The United States this week came under increasing criticism over its treatment of al-Qaida and Taliban suspects from several quarters, including human rights organisations and, perhaps more importantly, from its closest allies in the coalition against terrorism. British disquiet - expressed with characteristic understatement - comes mainly after officially sanctioned photographs taken in Camp X-Ray, the detention centre at the US base at Guantanamo Bay, Cuba, showed the humiliating treatment of the prisoners, manacled hand and foot and kneeling before their guards.

But the more profound concern from many is regarding the basis of the detentions themselves: the US refuses to accept the Geneva Conventions apply to these prisoners and Guantanamo Bay is not US territory, denying them protection under the US constitution.
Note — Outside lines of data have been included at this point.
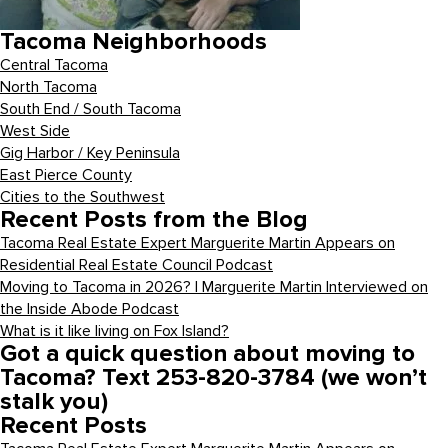
Tacoma Neighborhoods
Central Tacoma
North Tacoma
South End / South Tacoma
West Side
Gig Harbor / Key Peninsula
East Pierce County
Cities to the Southwest
Recent Posts from the Blog
Tacoma Real Estate Expert Marguerite Martin Appears on
Residential Real Estate Council Podcast
Moving to Tacoma in 2026? | Marguerite Martin Interviewed on
the Inside Abode Podcast
What is it like living on Fox Island?
Got a quick question about moving to
Tacoma? Text 253-820-3784 (we won’t
stalk you)
Recent Posts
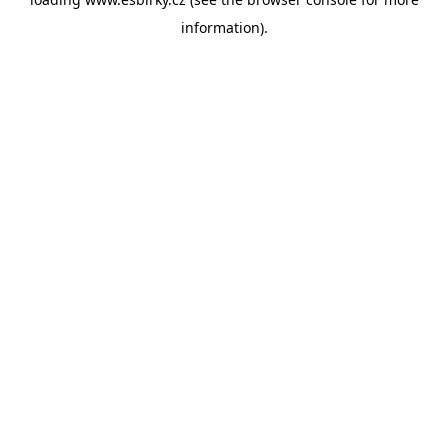
information).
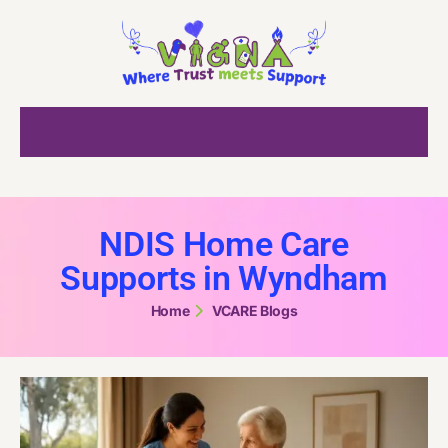
NDIS Home Care
Supports in Wyndham
Home
VCARE Blogs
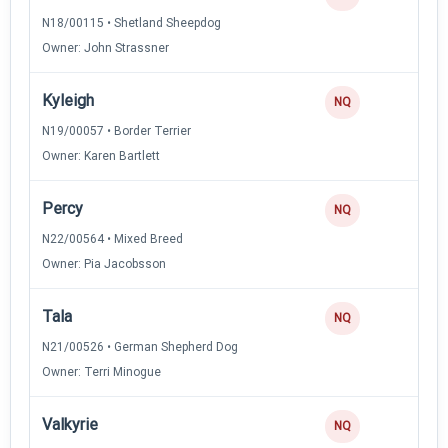
N18/00115 • Shetland Sheepdog
Owner: John Strassner
Kyleigh
NQ
N19/00057 • Border Terrier
Owner: Karen Bartlett
Percy
NQ
N22/00564 • Mixed Breed
Owner: Pia Jacobsson
Tala
NQ
N21/00526 • German Shepherd Dog
Owner: Terri Minogue
Valkyrie
NQ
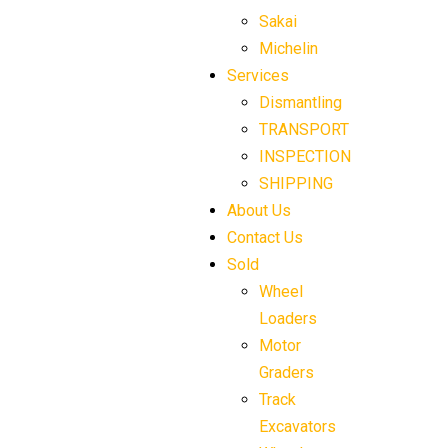
Sakai
Michelin
Services
Dismantling
TRANSPORT
INSPECTION
SHIPPING
About Us
Contact Us
Sold
Wheel
Loaders
Motor
Graders
Track
Excavators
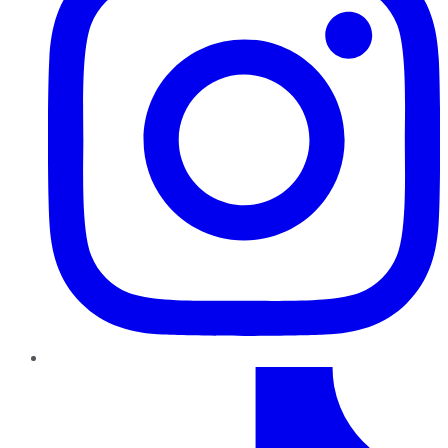
TikTok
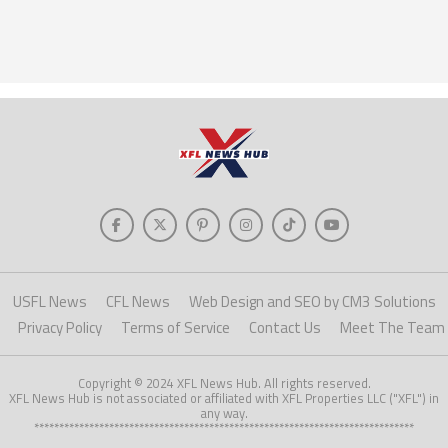
USFL News
CFL News
Web Design and SEO by CM3 Solutions
Privacy Policy
Terms of Service
Contact Us
Meet The Team
Copyright © 2024 XFL News Hub. All rights reserved.
XFL News Hub is not associated or affiliated with XFL Properties LLC ("XFL") in
any way.
****************************************************************************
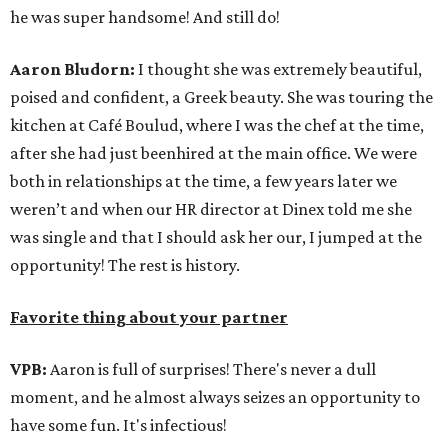
he was super handsome! And still do!
Aaron Bludorn:
I thought she was extremely beautiful,
poised and confident, a Greek beauty. She was touring the
kitchen at Café Boulud, where I was the chef at the time,
after she had just beenhired at the main office. We were
both in relationships at the time, a few years later we
weren’t and when our HR director at Dinex told me she
was single and that I should ask her our, I jumped at the
opportunity! The rest is history.
Favorite thing about your partner
VPB:
Aaron is full of surprises! There's never a dull
moment, and he almost always seizes an opportunity to
have some fun. It's infectious!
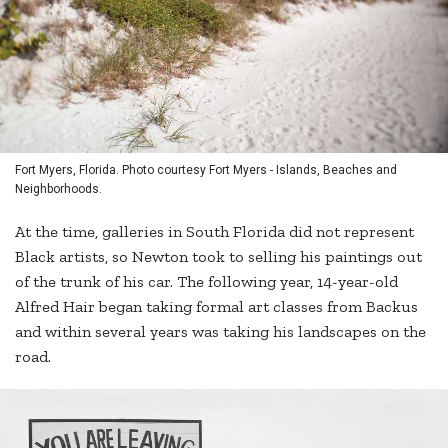
Fort Myers, Florida. Photo courtesy Fort Myers - Islands, Beaches and
Neighborhoods.
At the time, galleries in South Florida did not represent
Black artists, so Newton took to selling his paintings out
of the trunk of his car. The following year, 14-year-old
Alfred Hair began taking formal art classes from Backus
and within several years was taking his landscapes on the
road.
The US has reacted indignantly to the criticism, insisting it is complying with international law and pointing out that it is extending the prisoners better treatment than could have been expected for Americans in Taliban or al-Qaida hands. But relativism is no defence here, for - as many point out - the Taliban or al-Qaida can hardly be a yardstick for the 'civilised world.' 


Yet American outrage is understandable. The pitiless massacres of thousands of people, overwhelmingly civilians, on September 11 must, the US argues, be borne in mind and concern for the comfort of those who endorsed, perhaps assisted and arguably applauded the attacks in New York and Washington is misplaced. The most striking matter, however, is the charge of hypocrisy. The US has proclaimed civil liberties and human rights to be central to its vision of the ideal political system: liberal democracy. Yet both have been readily ignored in Washington's justified campaign to root out and destroy its implacable enemies - something the US has deemed unacceptable when perpetrated by other state and non-state actors - usually when it involves those whose political beliefs America does not share. Many of the world's liberation struggles, including the Tamil freedom struggle, have been condemned and blacklisted on the basis that, justness of cause notwithstanding, some of the tactics employed by the oppressed run contrary to these ideals. Ironically, the US is falling back on the same defences of relativism and just cause often proffered by those it has criticised.


America has envisioned a global international order based on democracy, human rights and international law. It wanted to act as a beacon for the rest of mankind, believing it has a messianic role in this regard. But if the US considers its society and governance to be the utopian model for the world to emulate, its international conduct should be a perfection in democracy. America's conduct should not be - as Judge Richard Goldstone, a former war crimes prosecutor, protested - "a shocking example to set others."